RECORDS FOR PROCESSING:
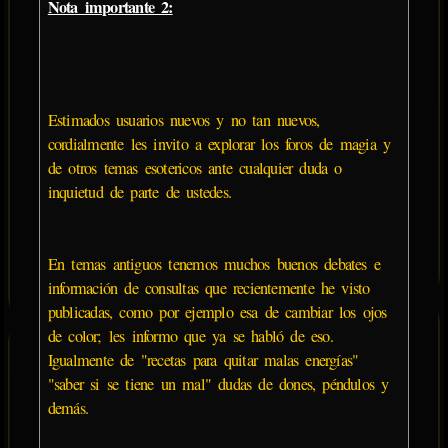
Nota importante 2:
Estimados usuarios nuevos y no tan nuevos,
cordialmente les invito a explorar los foros de magia y
de otros temas esotericos ante cualquier duda o
inquietud de parte de ustedes.
En temas antiguos tenemos muchos buenos debates e
información de consultas que recientemente he visto
publicadas, como por ejemplo esa de cambiar los ojos
de color; les informo que ya se habló de eso.
Igualmente de "recetas para quitar malas energías"
"saber si se tiene un mal" dudas de dones, péndulos y
demás.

TASK GOAL: Word for word, return the listing above; the pictures do not belong in the copy.

EXERCISE RESPONSE:
Nota importante 2:
Estimados usuarios nuevos y no tan nuevos,
cordialmente les invito a explorar los foros de magia y
de otros temas esotericos ante cualquier duda o
inquietud de parte de ustedes.
En temas antiguos tenemos muchos buenos debates e
información de consultas que recientemente he visto
publicadas, como por ejemplo esa de cambiar los ojos
de color; les informo que ya se habló de eso.
Igualmente de "recetas para quitar malas energías"
"saber si se tiene un mal" dudas de dones, péndulos y
demás.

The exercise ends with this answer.